I have an application which normally reports (time command reports):
real 1.59 user 1.42 sys 4.73 But when I load a shared library and run it then the time goes up quite high (time command reports):
real 28.51 user 106.22 sys 5.23 While a certain level of increase (2 to 4 times is reported on CentOS and Ubuntu -- which is as expected) in run is expected due to my shared library's work, the above timing reported on Fedora 24 is too high.
I attempted to use perf which reported:
255352.948615 task-clock:u (msec) # 3.895 CPUs utilized 0 context-switches:u # 0.000 K/sec 0 cpu-migrations:u # 0.000 K/sec 18,127 page-faults:u # 0.071 K/sec 664,852,184,198 cycles:u # 2.604 GHz (50.03%) 19,323,811,463 stalled-cycles-frontend:u # 2.91% frontend cycles idle (50.02%) 578,178,881,331 stalled-cycles-backend:u # 86.96% backend cycles idle (50.02%) 110,595,196,687 instructions:u # 0.17 insn per cycle # 5.23 stalled cycles per insn (50.00%) 28,361,633,658 branches:u # 111.068 M/sec (50.01%) 777,249,031 branch-misses:u # 2.74% of all branches (50.01%) 65.564158710 seconds time elapsed This appears to say that CPU is idle for plenty of time. But I am trying to find where that happens in the code (I have access to the entire source code both of my application and the shared library in question). I have also seen perf report which reports the time spent in percentages in functions/system calls. But I am interested in even finer level i.e. which line(s) in those functions so that I can understand why.
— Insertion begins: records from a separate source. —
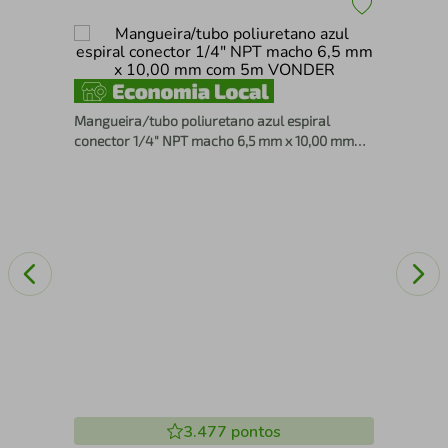
(R$
Lar
Mangueira/tubo poliuretano azul espiral
conector 1/4" NPT macho 6,5 mm x 10,00 mm
com 5m VONDER
3.477
pontos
I appreciate it's not easy to provide any concrete advice given that I haven't provided much info on my application/shared library. I am only looking for suggestions/tools/ideas to figure out where the CPU is spending most of its time in the code (or being idle).
It's a Fedora 24 Linux/x86_64 with glibc 2.23 (both my application and shared library are compiled with gcc 6.1.1 and glibc 2.23).